Partition a rectangle of height \(a\) into widths \(b\) and \(c\text{.}\) The total area \(a(b+c)\) equals the sum of the two sub-rectangles \(ab+ac\text{.}\) With two cuts, one vertical (at \(b\)/\(c\)) and one horizontal (at \(a\)=\(a_1+a_2\)), the big rectangle splits into four: \((a+b)(c+d)=ac+ad+bc+bd\text{.}\)

\(0\times n=0\) because repeated addition of zero gives zero (and \(n\cdot 0=0\) by distributivity). Division \(n\div 0\) would require a number \(x\) with \(0\cdot x=n\text{,}\) impossible unless \(n=0\text{;}\) hence undefined.

“Subtract a negative” means “add the opposite”: \(-12-(-9)=-12+9=-3\text{.}\) On a number line, start at \(-12\) and move 9 to the right to reach \(-3\text{.}\)

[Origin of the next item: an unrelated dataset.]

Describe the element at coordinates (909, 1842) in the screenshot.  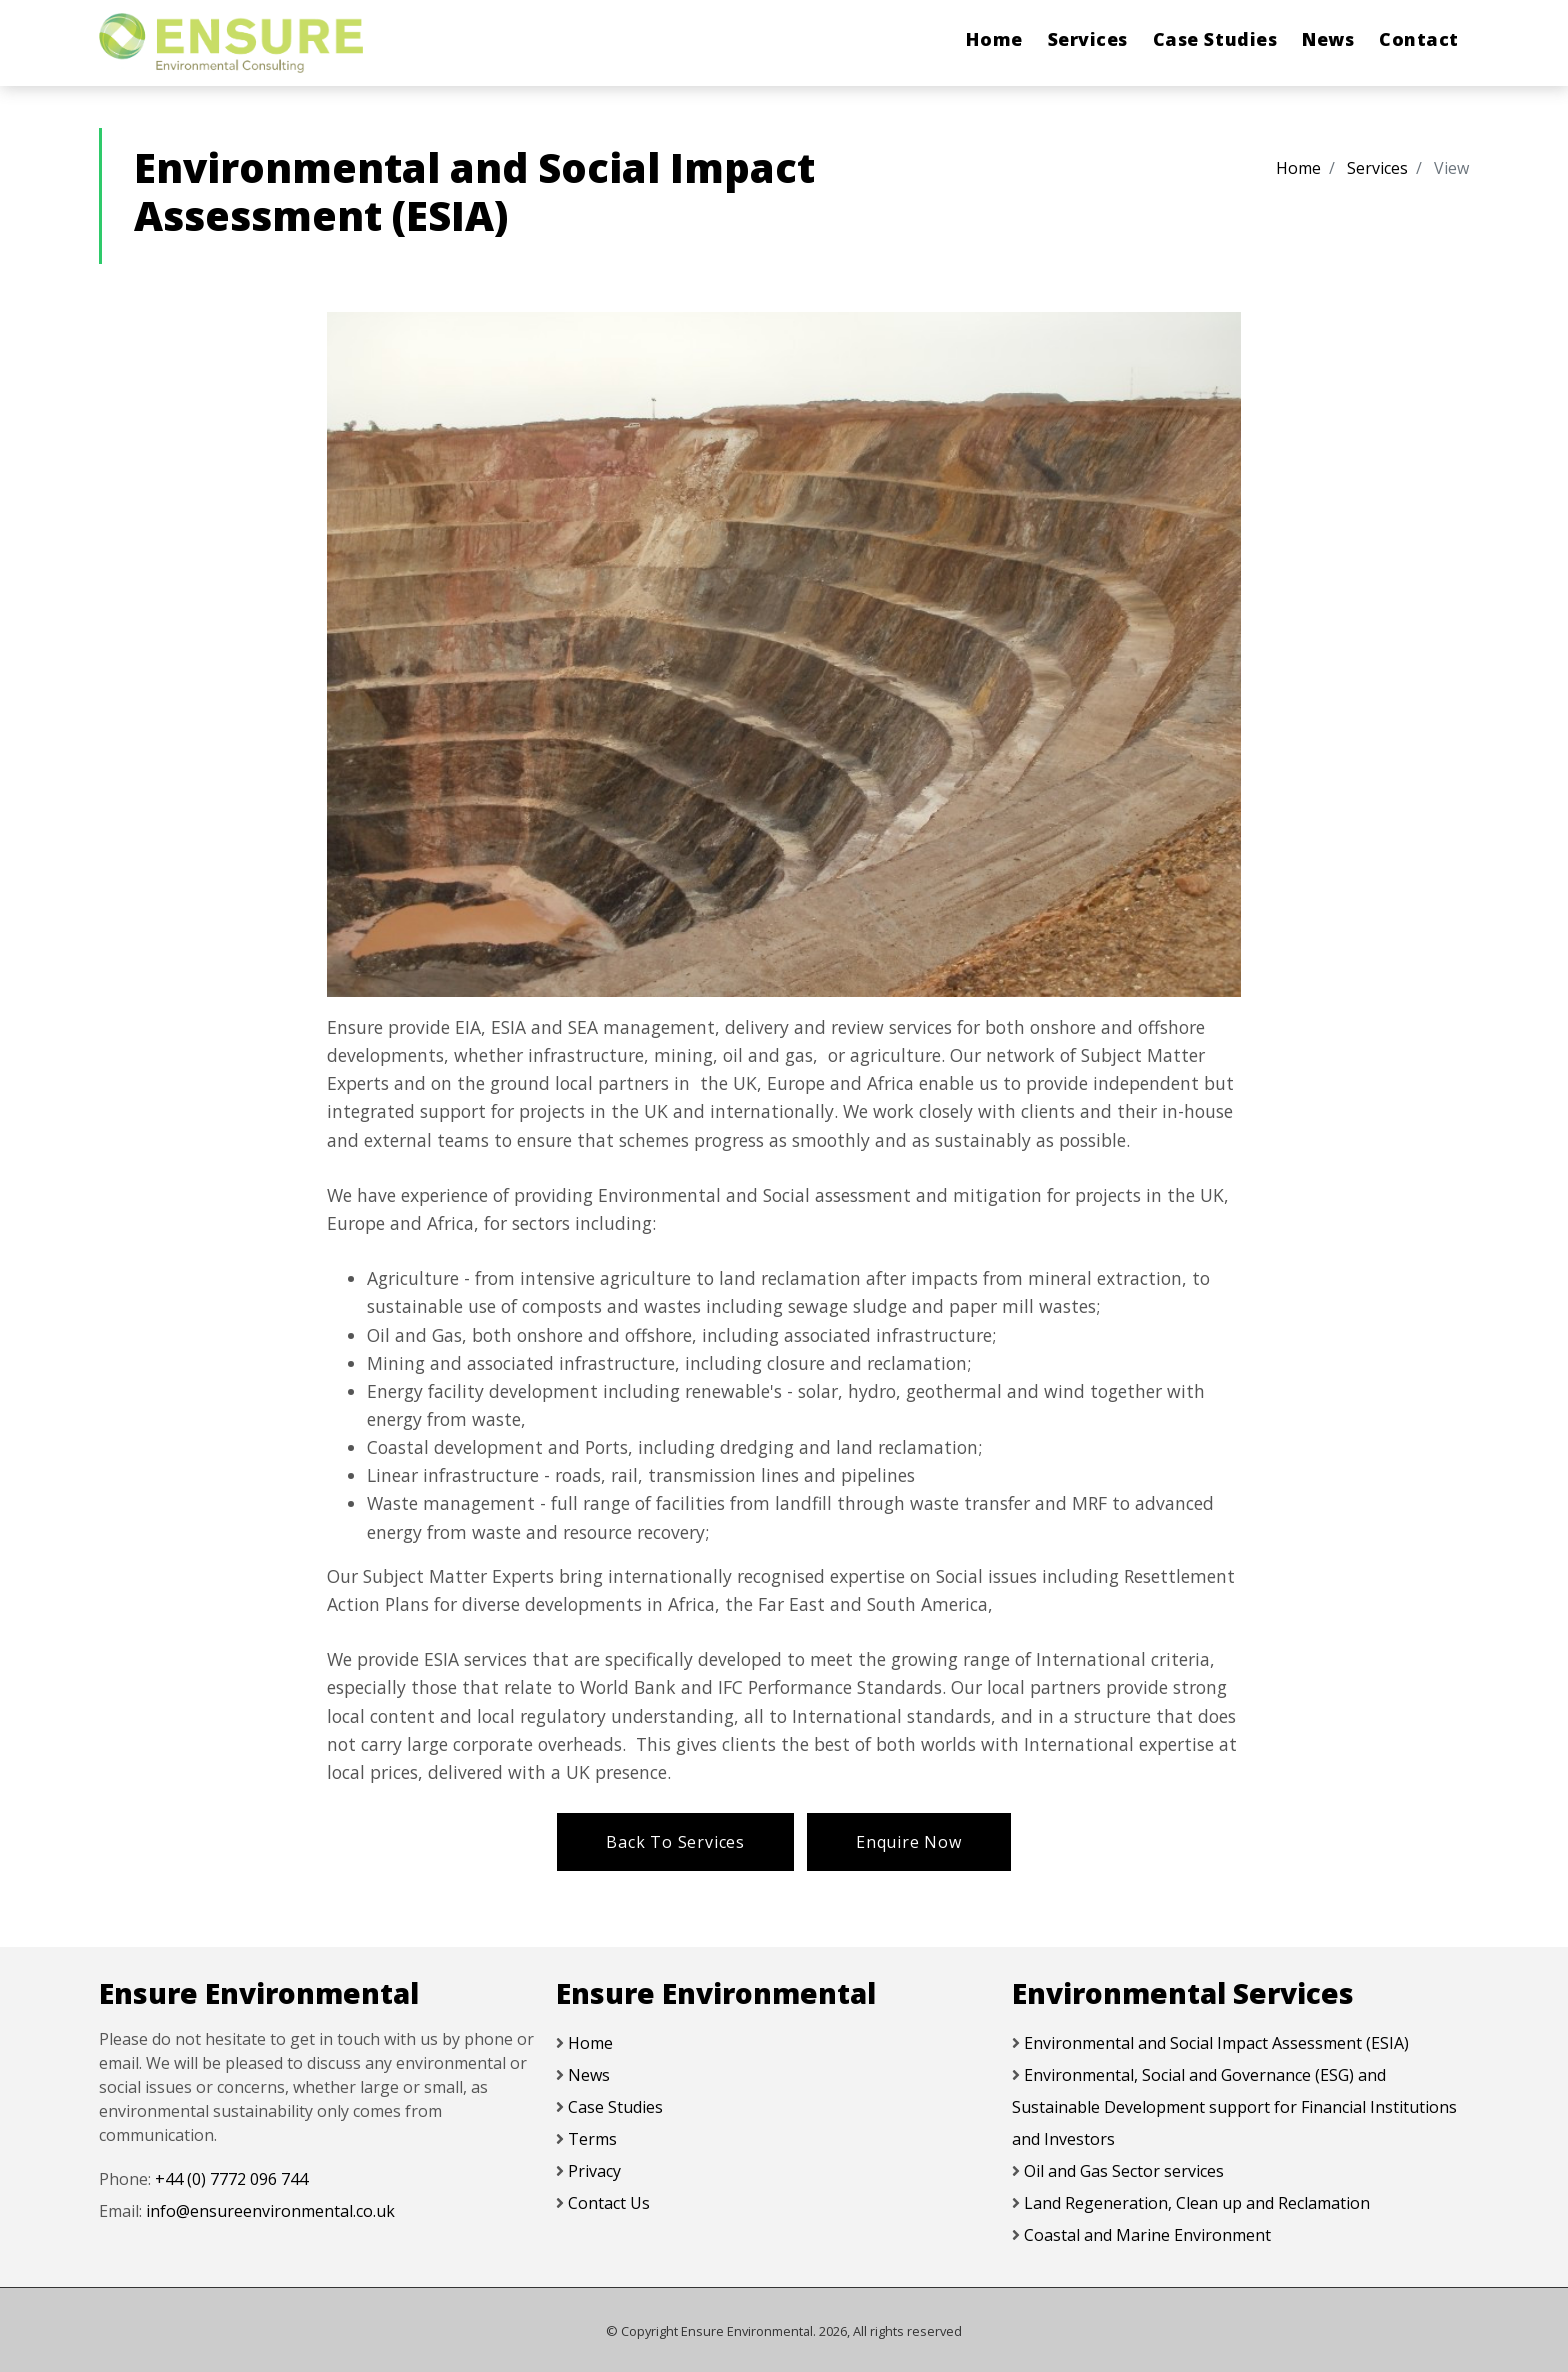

Distribute \(-1\) over \(1+(-1)=0\text{:}\) \(-1\cdot 1+(-1)\cdot(-1)=0\text{.}\) Since \(-1\cdot 1=-1\text{,}\) we have \(-1+((-1)(-1))=0\text{,}\) so \(((-1)(-1))=1\text{.}\) Each step uses identity, distributive property, and additive inverse.

Ordering by absolute value ignores sign. On the number line, larger negatives are less. Correct order: \(-12<-3<2<10\) (since \(-12\) is farthest left).